Online streams are keeping independent DJs going through lockdown, but what about the long terms effects? Broadcaster, writer, music consultant and DJ Edward Adoo – who currently hosts a weekly radio show on BBC Three Counties Radio among other slots – weighs in...
The classic phrase of saying, ‘Last night a DJ saved my life’ has become synonymous for making those big nights out special and memorable, but for many of us currently on lockdown during the Covid-19 pandemic it has redefined how we generally embrace DJ culture and the dancefloor.
It has taken us away from lengthy door queues, bouncers, long queues at bars and brought DJs and dancefloors directly to our living rooms. This may sound all well and good, but for those DJs unable to source work what has life like been? Will they be able to recover?
I happen to be one of those DJs who have been affected. When I am not presenting radio shows or appearing on TV, I spend most of my time DJing at bars and clubs across London, or on the summer festival circuit. It’s my third main source of income. Since the lockdown, that revenue stream has severed.

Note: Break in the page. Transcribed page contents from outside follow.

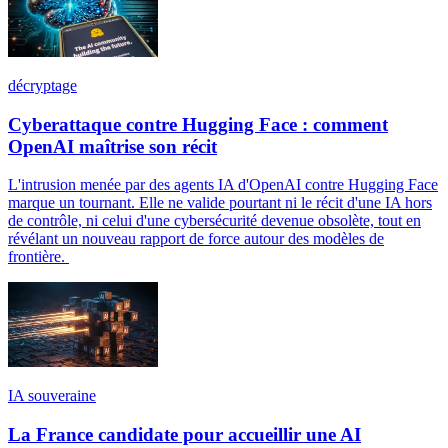
décryptage
Cyberattaque contre Hugging Face : comment
OpenAI maîtrise son récit
L'intrusion menée par des agents IA d'OpenAI contre Hugging Face
marque un tournant. Elle ne valide pourtant ni le récit d'une IA hors
de contrôle, ni celui d'une cybersécurité devenue obsolète, tout en
révélant un nouveau rapport de force autour des modèles de
frontière.
IA souveraine
La France candidate pour accueillir une AI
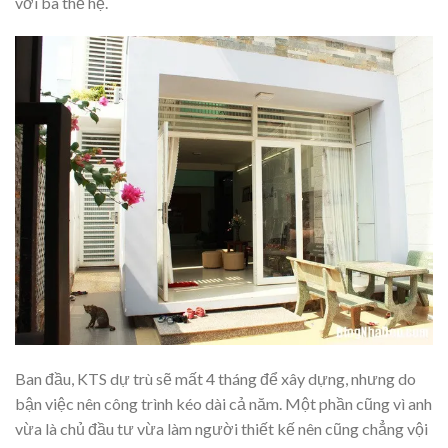
với ba thế hệ.
Ban đầu, KTS dự trù sẽ mất 4 tháng để xây dựng, nhưng do
bận việc nên công trình kéo dài cả năm. Một phần cũng vì anh
vừa là chủ đầu tư vừa làm người thiết kế nên cũng chẳng vội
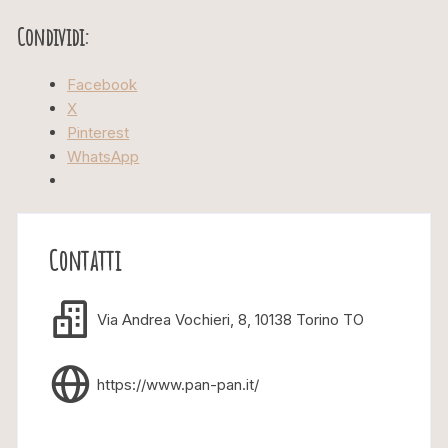
Condividi:
Facebook
X
Pinterest
WhatsApp
Contatti
Via Andrea Vochieri, 8, 10138 Torino TO
https://www.pan-pan.it/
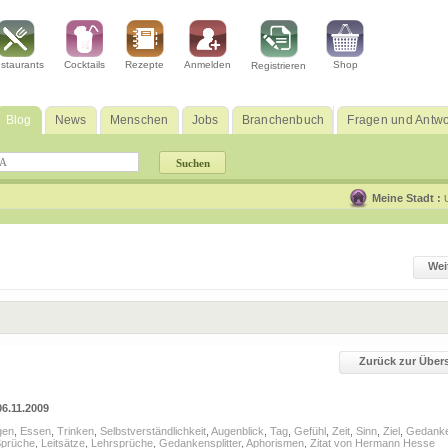
staurants
Cocktails
Rezepte
Anmelden
Shop
Registrieren
Blog
News
Menschen
Jobs
Branchenbuch
Fragen und Antwo
Meine Stadt :
Wei
Zurück zur Übers
06.11.2009
gen
,
Essen
,
Trinken
,
Selbstverständlichkeit
,
Augenblick
,
Tag
,
Gefühl
,
Zeit
,
Sinn
,
Ziel
,
Gedank
prüche
,
Leitsätze
,
Lehrsprüche
,
Gedankensplitter
,
Aphorismen
,
Zitat von Hermann Hesse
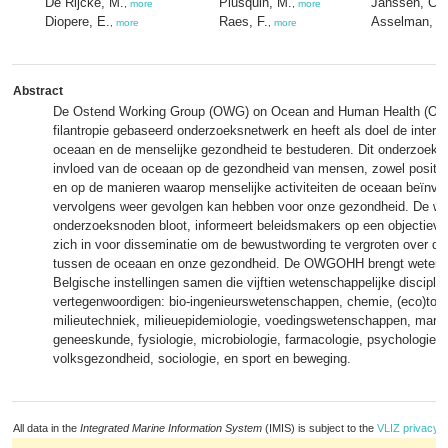
De Rijcke, M.
Plusquin, M.
Janssen, C.
,
more
,
more
,
Diopere, E.
Raes, F.
Asselman, J.
,
more
,
more
Abstract
De Ostend Working Group (OWG) on Ocean and Human Health (OHH
filantropie gebaseerd onderzoeksnetwerk en heeft als doel de intera
oceaan en de menselijke gezondheid te bestuderen. Dit onderzoek ri
invloed van de oceaan op de gezondheid van mensen, zowel positief
en op de manieren waarop menselijke activiteiten de oceaan beïnvl
vervolgens weer gevolgen kan hebben voor onze gezondheid. De we
onderzoeksnoden bloot, informeert beleidsmakers op een objectieve
zich in voor disseminatie om de bewustwording te vergroten over d
tussen de oceaan en onze gezondheid. De OWGOHH brengt wetens
Belgische instellingen samen die vijftien wetenschappelijke discipli
vertegenwoordigen: bio-ingenieurswetenschappen, chemie, (eco)toxi
milieutechniek, milieuepidemiologie, voedingswetenschappen, marien
geneeskunde, fysiologie, microbiologie, farmacologie, psychologie,
volksgezondheid, sociologie, en sport en beweging.
All data in the
Integrated Marine Information System
(IMIS) is subject to the
VLIZ privacy p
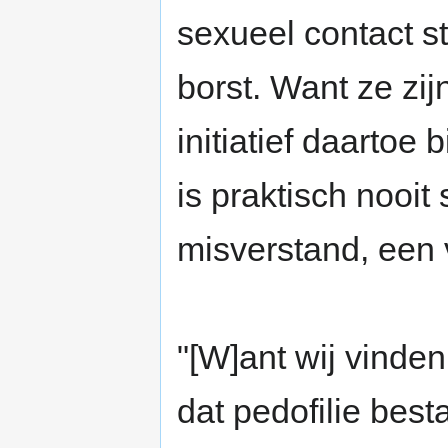
sexueel contact s
borst. Want ze zi
initiatief daartoe b
is praktisch nooi
misverstand, een v
"[W]ant wij vinden
dat pedofilie besta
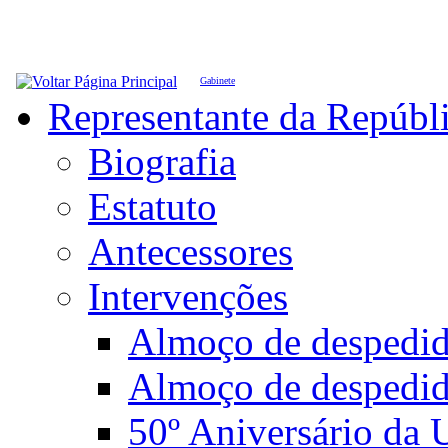
Gabinete
Representante da Repúbl
Biografia
Estatuto
Antecessores
Intervenções
Almoço de desped
Almoço de despedi
50º Aniversário da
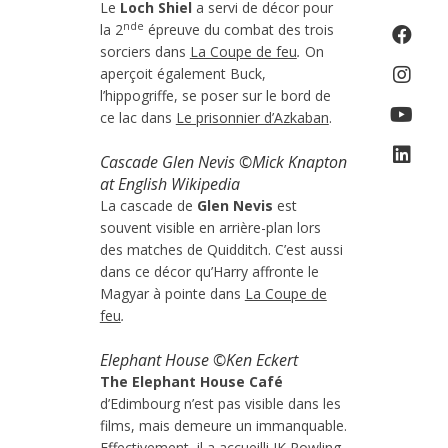
Le
Loch Shiel
a servi de décor pour
nde
la 2
épreuve du combat des trois
sorciers dans
La Coupe de feu
.
On
aperçoit également Buck,
l’hippogriffe, se poser sur le bord de
ce lac dans
Le prisonnier d’Azkaban
.
Cascade Glen Nevis ©Mick Knapton
at English Wikipedia
La cascade de
Glen Nevis
est
souvent visible en arrière-plan lors
des matches de Quidditch. C’est aussi
dans ce décor qu’Harry affronte le
Magyar à pointe dans
La Coupe de
feu
.
Elephant House ©Ken Eckert
The Elephant House Café
d’Edimbourg n’est pas visible dans les
films, mais demeure un immanquable.
Effectivement, il a accueilli JK Rowling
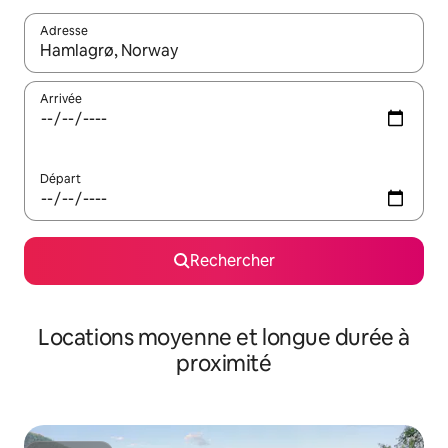
Adresse
Lorsque les résultats s'affichent, utilisez les flèches vers le hau
Arrivée
Départ
Rechercher
Locations moyenne et longue durée à
proximité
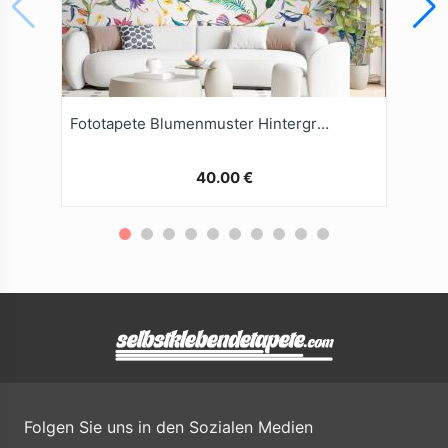
Fototapete Blumenmuster Hintergrund
40.00 €
Folgen Sie uns in den Sozialen Medien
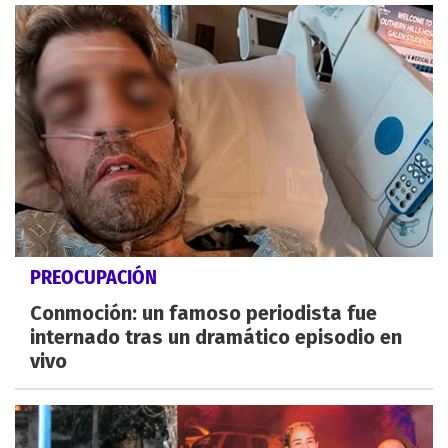
PREOCUPACIÓN
Conmoción: un famoso periodista fue
internado tras un dramático episodio en
vivo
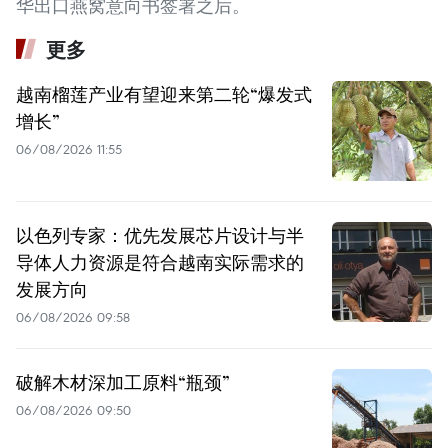
华出口燕窝意向书签署之后。
更多
越南榴莲产业有望迎来第二轮“爆发式
增长”
06/08/2026 11:55
以色列专家：优先发展芯片设计与半
导体人力资源是符合越南实际需求的
发展方向
06/08/2026 09:58
破解木材深加工原料“瓶颈”
06/08/2026 09:50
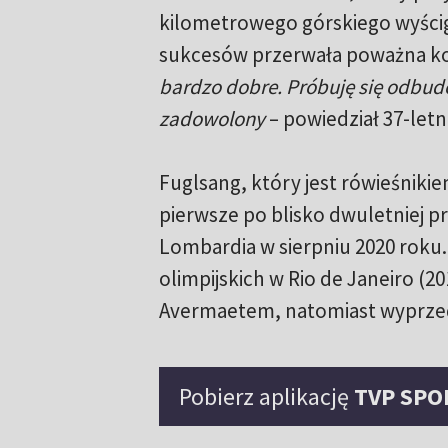
kilometrowego górskiego wyści
sukcesów przerwała poważna kon
bardzo dobre. Próbuję się odbudo
zadowolony
– powiedział 37-letn
Fuglsang, który jest rówieśnikie
pierwsze po blisko dwuletniej p
Lombardia w sierpniu 2020 roku
olimpijskich w Rio de Janeiro (2
Avermaetem, natomiast wyprzedz
Pobierz aplikację
TVP SPO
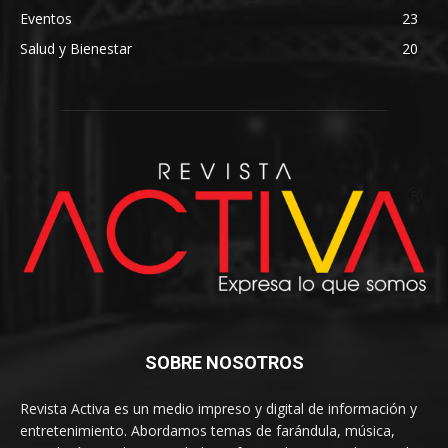
Eventos
23
Salud y Bienestar
20
SOBRE NOSOTROS
Revista Activa es un medio impreso y digital de información y
entretenimiento. Abordamos temas de farándula, música,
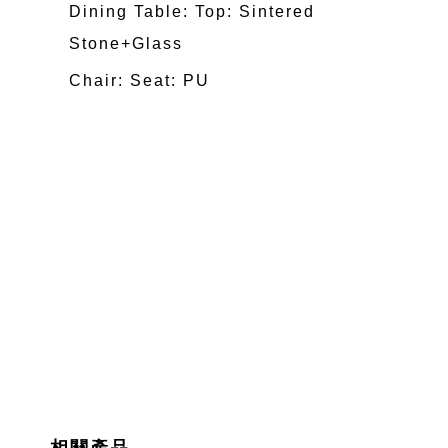
Dining Table: Top: Sintered
Stone+Glass
Chair: Seat: PU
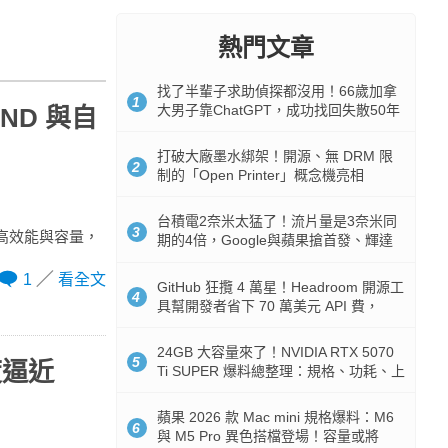
熱門文章
找了半輩子求助偵探都沒用！66歲加拿
1
大男子靠ChatGPT，成功找回失散50年
AND 與自
家人
打破大廠墨水綁架！開源、無 DRM 限
2
制的「Open Printer」概念機亮相
台積電2奈米太猛了！流片量是3奈米同
3
來更高效能與容量，
期的4倍，Google與蘋果搶首發、輝達
與AMD排隊等產能
1
看全文
GitHub 狂攬 4 萬星！Headroom 開源工
4
具幫開發者省下 70 萬美元 API 費，
Token 消耗暴降 92%
24GB 大容量來了！NVIDIA RTX 5070
5
度逼近
Ti SUPER 爆料總整理：規格、功耗、上
市時間
蘋果 2026 款 Mac mini 規格爆料：M6
6
與 M5 Pro 異色搭檔登場！容量或將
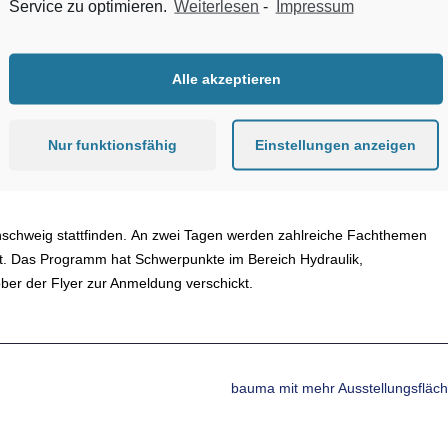
Service zu optimieren.
Weiterlesen
-
Impressum
Mediadaten
Impressum
Datensc
Zum Inhalt springen
Qualität
Wirtschaften
Verband
Kommentare
Alle akzeptieren
Nur funktionsfähig
Einstellungen anzeigen
nschweig stattfinden. An zwei Tagen werden zahlreiche Fachthemen
et. Das Programm hat Schwerpunkte im Bereich Hydraulik,
ber der Flyer zur Anmeldung verschickt.
bauma mit mehr Ausstellungsfläc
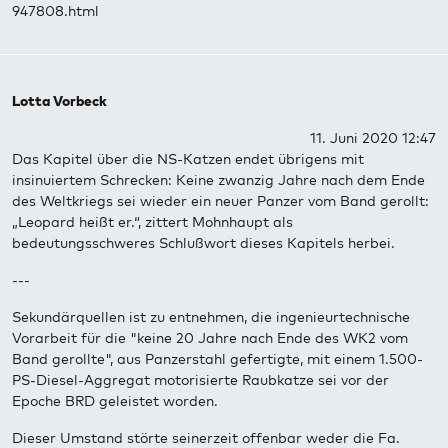
947808.html
Lotta Vorbeck
11. Juni 2020 12:47
Das Kapitel über die NS-Katzen endet übrigens mit
insinuiertem Schrecken: Keine zwanzig Jahre nach dem Ende
des Weltkriegs sei wieder ein neuer Panzer vom Band gerollt:
„Leopard heißt er.“, zittert Mohnhaupt als
bedeutungsschweres Schlußwort dieses Kapitels herbei.
---
Sekundärquellen ist zu entnehmen, die ingenieurtechnische
Vorarbeit für die "keine 20 Jahre nach Ende des WK2 vom
Band gerollte", aus Panzerstahl gefertigte, mit einem 1.500-
PS-Diesel-Aggregat motorisierte Raubkatze sei vor der
Epoche BRD geleistet worden.
Dieser Umstand störte seinerzeit offenbar weder die Fa.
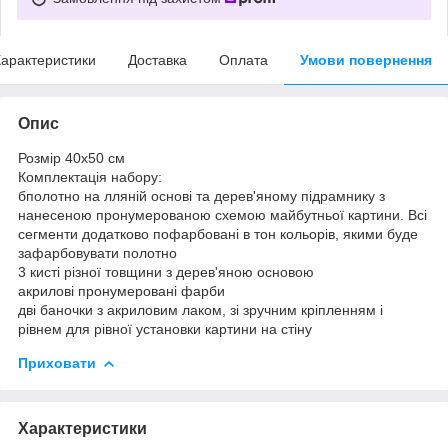
арактеристики
Доставка
Оплата
Умови повернення
Опис
Розмір 40x50 см
Комплектація набору:
бполотно на лляній основі та дерев'яному підрамнику з
нанесеною пронумерованою схемою майбутньої картини. Всі
сегменти додатково пофарбовані в тон кольорів, якими буде
зафарбовувати полотно
3 кисті різної товщини з дерев'яною основою
акрилові пронумеровані фарби
дві баночки з акриловим лаком, зі зручним кріпленням і
рівнем для рівної установки картини на стіну
Приховати
Характеристики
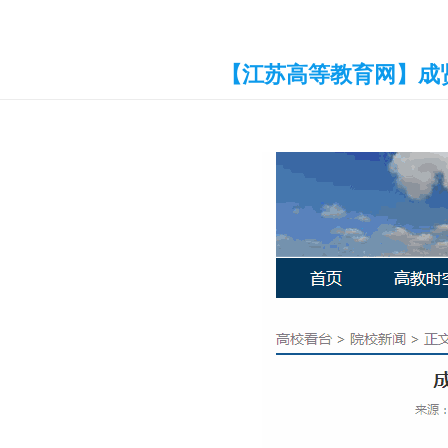
【江苏高等教育网】成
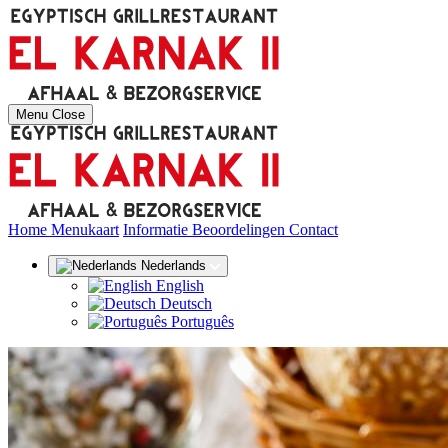
Menu
Close
(huidige)
Home
Menukaart
Informatie
Beoordelingen
Contact
Nederlands
English
Deutsch
Português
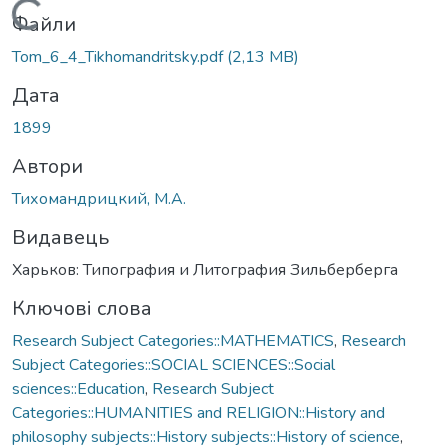
Вантажиться...
Файли
Tom_6_4_Tikhomandritsky.pdf
(2,13 MB)
Дата
1899
Автори
Тихомандрицкий, М.А.
Видавець
Харьков: Типография и Литография Зильберберга
Ключові слова
Research Subject Categories::MATHEMATICS
,
Research
Subject Categories::SOCIAL SCIENCES::Social
sciences::Education
,
Research Subject
Categories::HUMANITIES and RELIGION::History and
philosophy subjects::History subjects::History of science
,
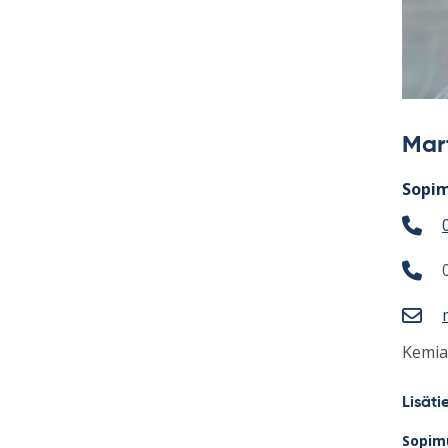
Mart
Sopim
Kemia
Lisäti
Sopimu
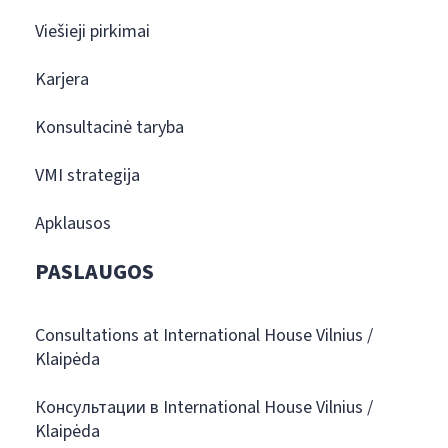
Viešieji pirkimai
Karjera
Konsultacinė taryba
VMI strategija
Apklausos
PASLAUGOS
Consultations at International House Vilnius /
Klaipėda
Консультации в International House Vilnius /
Klaipėda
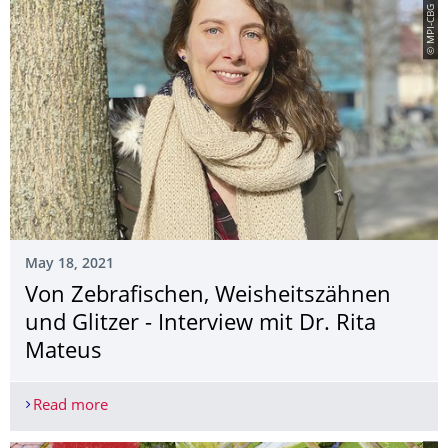
© MPI-CBG
May 18, 2021
Von Zebrafischen, Weisheitszähnen
und Glitzer - Interview mit Dr. Rita
Mateus
Read more
Von Zebrafischen, Weisheitszähnen und Glitzer - 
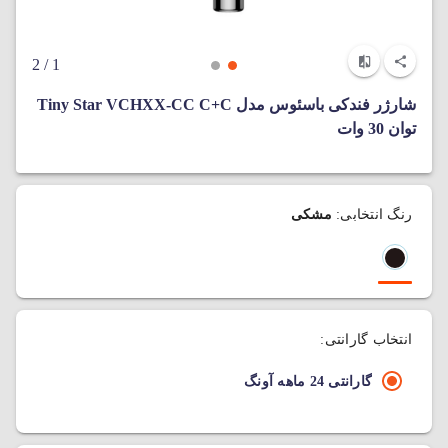
/ 2
1
شارژر فندکی باسئوس مدل Tiny Star VCHXX-CC C+C
توان 30 وات
رنگ انتخابی:
مشکی
انتخاب گارانتی:
گارانتی 24 ماهه آونگ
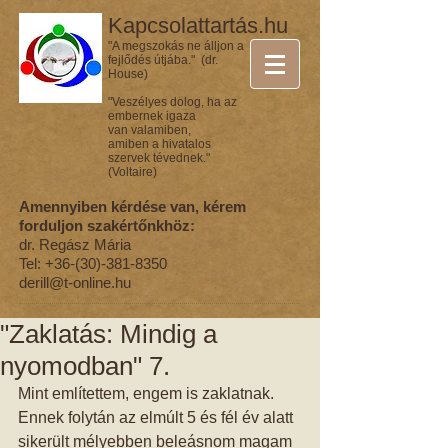
Kapcsolattartás.hu
"A megszokás ne álljon a
fejlődés útjába." (dr.
House)
"Veszélyes dolog, ha az
embernek igaza
van valamiben,
amiben a hivatalos
szervek tévednek."
(Voltaire)
Amennyiben kérdése van, kérem
forduljon szakértőnkhöz:
dr. Regász Mária
Tel:
+36-(30)-381-8350
derill@t-online.hu
"Zaklatás: Mindig a
nyomodban" 7.
Mint említettem, engem is zaklatnak. 
Ennek folytán az elmúlt 5 és fél év alatt 
sikerült mélyebben beleásnom magam 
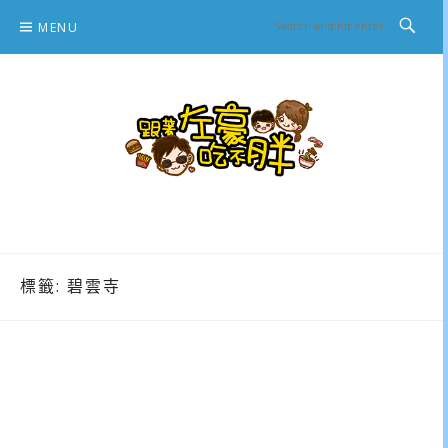
Skip
MENU
to
content
跟著左豪吃不胖
推薦美食、景點旅遊、親子旅遊、3C開箱
標籤:
碧雲寺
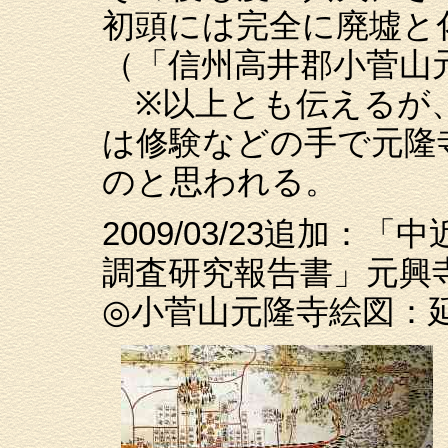
初頭には完全に廃墟と
（「信州高井郡小菅山
※以上とも伝えるが
は修験などの手で元隆
のと思われる。
2009/03/23追加
調査研究報告書」元興寺
◎小菅山元隆寺絵図：延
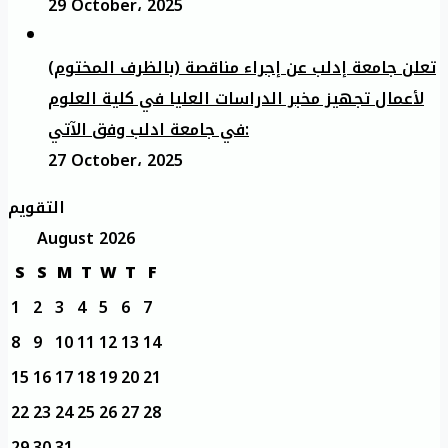
29 October، 2025
تعلن جامعة إدلب عن إجراء مناقصة (بالظرف المختوم)
لأعمال تجهيز مخبر الدراسات العليا في كلية العلوم
في جامعة ادلب وفق الآتي:
27 October، 2025
التقويم
August 2026
S
S
M
T
W
T
F
1
2
3
4
5
6
7
8
9
10
11
12
13
14
15
16
17
18
19
20
21
22
23
24
25
26
27
28
29
30
31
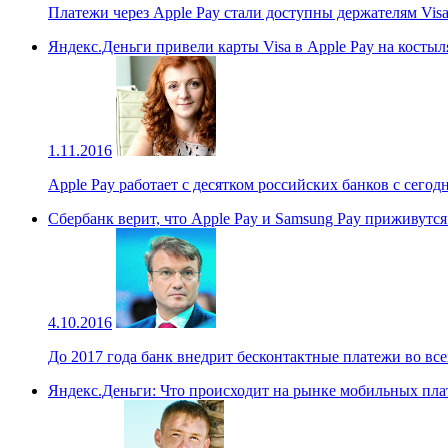
Платежи через Apple Pay стали доступны держателям Visa
Яндекс.Деньги привели карты Visa в Apple Pay на костыл
1.11.2016
Apple Pay работает с десятком российских банков с сегод
Сбербанк верит, что Apple Pay и Samsung Pay приживутся
4.10.2016
До 2017 года банк внедрит бесконтактные платежи во все
Яндекс.Деньги: Что происходит на рынке мобильных пла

Like many DJs who regularly play at bars or members clubs who are self-employed, there are no entitlements to loss of work or earnings. Many of my forthcoming summer dates that were booked in by clients have not been honoured with any cancellation fees. There are no schemes in place to ensure DJs will be entitled to half or full fees if any of their dates are cancelled.
So what is life like for many DJs who solely depend on work to pay the bills? For many who have weekly residencies or offer music consultancies or curation-type services, such as providing weekly playlists to venues, the lockdown will be total a nightmare. The government’s package covering overheads may come as a lifeline for some, but long-term it could be catastrophic for many.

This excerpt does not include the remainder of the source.